The way I understand the question, after the sale of C for M' then the
revenues can be divided into productive consumption and unproductive
consumption of that surplus-value.  This division forms a formal limit to
the accumulation of capital since only that portion of s which is
productively consumed can expand the accumulation of capital.
A former undergraduate mentor, Jim Becker, discussed this subject at
length in his book _Marxian Political Economy_.  While I don't necessarily
agree with all that he wrote on this topic, I think it has been a largely
undeveloped subject.

> 3. As an accounting category,

Do other listmembers classify profit as _only_ a "accounting category"?
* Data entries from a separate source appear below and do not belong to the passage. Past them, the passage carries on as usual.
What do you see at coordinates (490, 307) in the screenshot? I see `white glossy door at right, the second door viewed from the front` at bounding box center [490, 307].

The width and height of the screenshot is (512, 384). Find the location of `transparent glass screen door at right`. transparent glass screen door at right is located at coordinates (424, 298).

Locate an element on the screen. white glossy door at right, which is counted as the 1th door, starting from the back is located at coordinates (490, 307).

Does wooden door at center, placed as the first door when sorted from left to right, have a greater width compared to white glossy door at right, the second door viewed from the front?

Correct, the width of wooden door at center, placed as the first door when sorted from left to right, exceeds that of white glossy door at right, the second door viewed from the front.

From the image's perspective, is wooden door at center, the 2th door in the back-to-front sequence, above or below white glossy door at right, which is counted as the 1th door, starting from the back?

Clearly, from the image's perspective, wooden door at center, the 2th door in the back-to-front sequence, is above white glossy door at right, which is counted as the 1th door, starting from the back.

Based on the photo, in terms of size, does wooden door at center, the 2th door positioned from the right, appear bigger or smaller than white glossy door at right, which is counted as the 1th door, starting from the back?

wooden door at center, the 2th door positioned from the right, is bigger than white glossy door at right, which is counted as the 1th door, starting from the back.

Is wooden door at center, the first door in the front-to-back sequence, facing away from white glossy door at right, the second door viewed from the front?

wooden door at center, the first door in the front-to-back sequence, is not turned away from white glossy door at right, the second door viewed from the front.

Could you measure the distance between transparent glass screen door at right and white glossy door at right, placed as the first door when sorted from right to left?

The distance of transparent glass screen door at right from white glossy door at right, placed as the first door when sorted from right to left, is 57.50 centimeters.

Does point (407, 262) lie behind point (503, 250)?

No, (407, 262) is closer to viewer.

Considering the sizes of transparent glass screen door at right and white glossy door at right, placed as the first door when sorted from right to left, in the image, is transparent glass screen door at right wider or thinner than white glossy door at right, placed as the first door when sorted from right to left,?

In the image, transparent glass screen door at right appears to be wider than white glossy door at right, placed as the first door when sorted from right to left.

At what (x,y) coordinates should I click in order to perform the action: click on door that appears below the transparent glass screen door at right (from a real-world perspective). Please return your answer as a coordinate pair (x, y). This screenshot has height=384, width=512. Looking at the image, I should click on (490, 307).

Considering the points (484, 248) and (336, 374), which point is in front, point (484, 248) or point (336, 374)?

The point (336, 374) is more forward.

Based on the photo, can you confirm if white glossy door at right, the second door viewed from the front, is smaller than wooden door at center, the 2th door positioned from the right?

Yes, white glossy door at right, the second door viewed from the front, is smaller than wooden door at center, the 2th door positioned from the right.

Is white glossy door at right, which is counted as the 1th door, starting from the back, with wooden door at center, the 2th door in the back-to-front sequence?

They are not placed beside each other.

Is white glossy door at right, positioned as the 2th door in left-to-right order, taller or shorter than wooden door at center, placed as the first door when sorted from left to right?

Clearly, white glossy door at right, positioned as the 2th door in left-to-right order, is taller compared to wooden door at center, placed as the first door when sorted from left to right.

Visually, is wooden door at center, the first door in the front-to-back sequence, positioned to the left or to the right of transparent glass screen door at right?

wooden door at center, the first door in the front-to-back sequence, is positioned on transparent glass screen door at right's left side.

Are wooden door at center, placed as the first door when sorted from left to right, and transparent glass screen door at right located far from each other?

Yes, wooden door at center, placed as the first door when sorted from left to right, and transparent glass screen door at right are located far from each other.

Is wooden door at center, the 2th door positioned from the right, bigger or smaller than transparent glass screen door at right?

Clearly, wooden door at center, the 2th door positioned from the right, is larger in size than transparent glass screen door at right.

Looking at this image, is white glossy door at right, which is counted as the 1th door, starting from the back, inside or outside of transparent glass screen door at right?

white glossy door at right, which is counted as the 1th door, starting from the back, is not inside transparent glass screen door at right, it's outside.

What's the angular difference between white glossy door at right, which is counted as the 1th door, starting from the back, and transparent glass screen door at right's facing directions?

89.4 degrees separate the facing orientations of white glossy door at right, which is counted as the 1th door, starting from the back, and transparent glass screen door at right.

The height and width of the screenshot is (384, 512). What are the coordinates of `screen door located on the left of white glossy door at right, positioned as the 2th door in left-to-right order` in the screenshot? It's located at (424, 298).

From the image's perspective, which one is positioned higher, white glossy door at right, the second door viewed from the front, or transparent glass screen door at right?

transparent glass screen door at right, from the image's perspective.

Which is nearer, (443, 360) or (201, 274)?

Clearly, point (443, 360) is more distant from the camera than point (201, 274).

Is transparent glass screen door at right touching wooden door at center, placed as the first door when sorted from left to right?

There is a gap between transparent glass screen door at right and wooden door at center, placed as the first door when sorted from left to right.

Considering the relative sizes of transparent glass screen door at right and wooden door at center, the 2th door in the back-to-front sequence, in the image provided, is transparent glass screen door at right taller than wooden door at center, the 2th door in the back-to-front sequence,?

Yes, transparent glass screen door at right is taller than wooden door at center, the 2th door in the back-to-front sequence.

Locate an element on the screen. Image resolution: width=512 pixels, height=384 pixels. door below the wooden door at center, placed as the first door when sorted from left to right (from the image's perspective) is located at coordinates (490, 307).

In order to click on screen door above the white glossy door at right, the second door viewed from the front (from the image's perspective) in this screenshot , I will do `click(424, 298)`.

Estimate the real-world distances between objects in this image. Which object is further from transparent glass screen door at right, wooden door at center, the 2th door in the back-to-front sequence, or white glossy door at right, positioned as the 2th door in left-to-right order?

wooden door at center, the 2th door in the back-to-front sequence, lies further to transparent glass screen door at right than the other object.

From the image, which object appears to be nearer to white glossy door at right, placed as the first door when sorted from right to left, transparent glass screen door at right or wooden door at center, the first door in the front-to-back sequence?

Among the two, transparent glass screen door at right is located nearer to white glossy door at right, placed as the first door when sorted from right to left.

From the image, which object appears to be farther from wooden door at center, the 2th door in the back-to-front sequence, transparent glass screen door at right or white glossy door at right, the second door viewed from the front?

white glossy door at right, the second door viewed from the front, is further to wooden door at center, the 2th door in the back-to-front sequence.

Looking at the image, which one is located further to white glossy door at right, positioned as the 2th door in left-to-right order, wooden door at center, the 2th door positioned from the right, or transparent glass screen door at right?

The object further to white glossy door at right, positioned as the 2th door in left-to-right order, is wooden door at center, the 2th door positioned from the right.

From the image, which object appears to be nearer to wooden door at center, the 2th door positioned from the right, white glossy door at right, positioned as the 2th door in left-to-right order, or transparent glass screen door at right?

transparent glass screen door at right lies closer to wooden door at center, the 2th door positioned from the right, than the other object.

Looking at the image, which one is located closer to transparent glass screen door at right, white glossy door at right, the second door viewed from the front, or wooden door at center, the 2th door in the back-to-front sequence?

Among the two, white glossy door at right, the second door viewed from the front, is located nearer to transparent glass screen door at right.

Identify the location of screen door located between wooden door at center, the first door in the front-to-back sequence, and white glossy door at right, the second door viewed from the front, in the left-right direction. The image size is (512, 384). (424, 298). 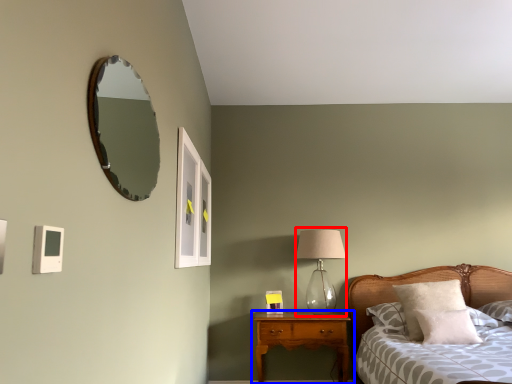 Question: Among these objects, which one is farthest to the camera, table lamp (highlighted by a red box) or nightstand (highlighted by a blue box)?

Choices:
 (A) table lamp
 (B) nightstand

Answer: (A) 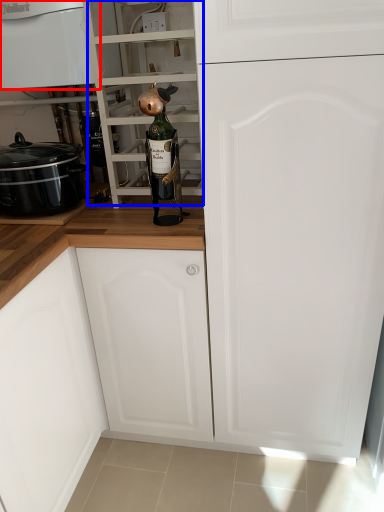 Question: Which object is closer to the camera taking this photo, home appliance (highlighted by a red box) or shelf (highlighted by a blue box)?

Choices:
 (A) home appliance
 (B) shelf

Answer: (B) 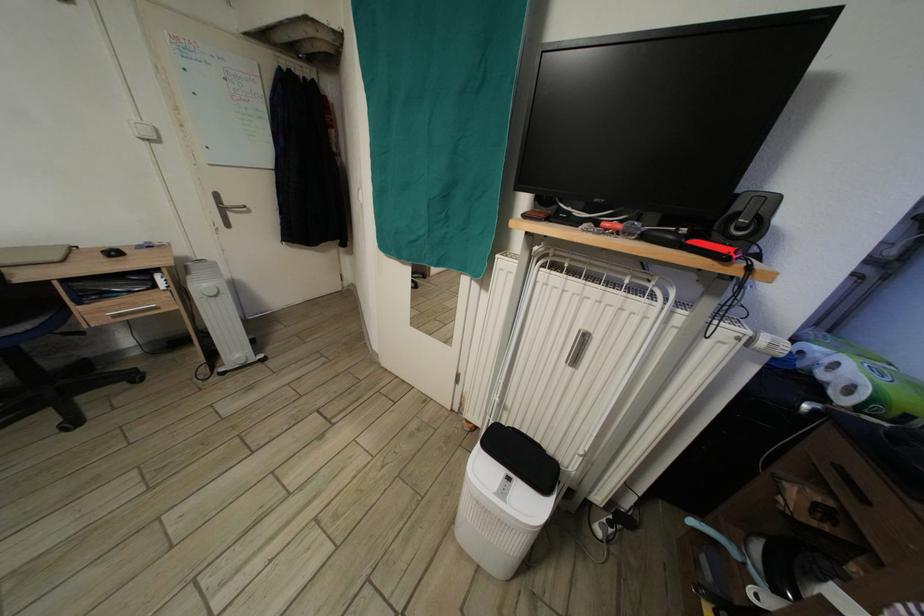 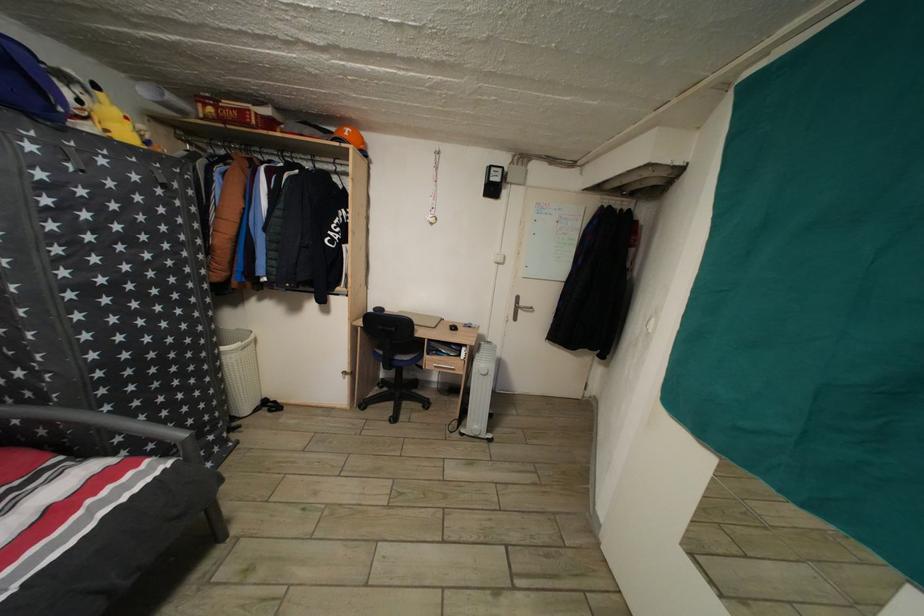 Locate, in the second image, the point that corresponds to (235,209) in the first image.

(529, 310)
> profit is not determined by the magnitude of
> surplus labour time, instead it is driven by Kalecki's equation
> P = I + cc
> where P is profit, I is investment and cc is capitalist consumption. This
> equation is of course just another way of writing the reproduction
> of vol 2.

And it is conceptually the same as what I described in the paragraph
above that began "The way I understand the question ....".

> Profit therefore is driven by the expenditure of the capitalist class, and
> again for this reason can vary quite independently of the magnitude of
> surplus  value.

No argument.

> The key factor that varies in Kalecki's equations is of course
> employment.

That hasn't been established above.  Perhaps we should go on to
consider that question?

> The level of abstraction used is one in which the divisions of surplus
> are ignored and one just looks at the social labour budget and works out
> how many social working hours per day are required to reproduce the
> working population at its current level of consumption.
> One is not at this stage concerned with the monetary equations operating
> at the level of the national accounts which determine the accounting
> of the corporate sector, the flow of funds between it and the banking
> etc.

At the level of analysis national accounts don't all contradictions come
into play?  Or is that only the world market?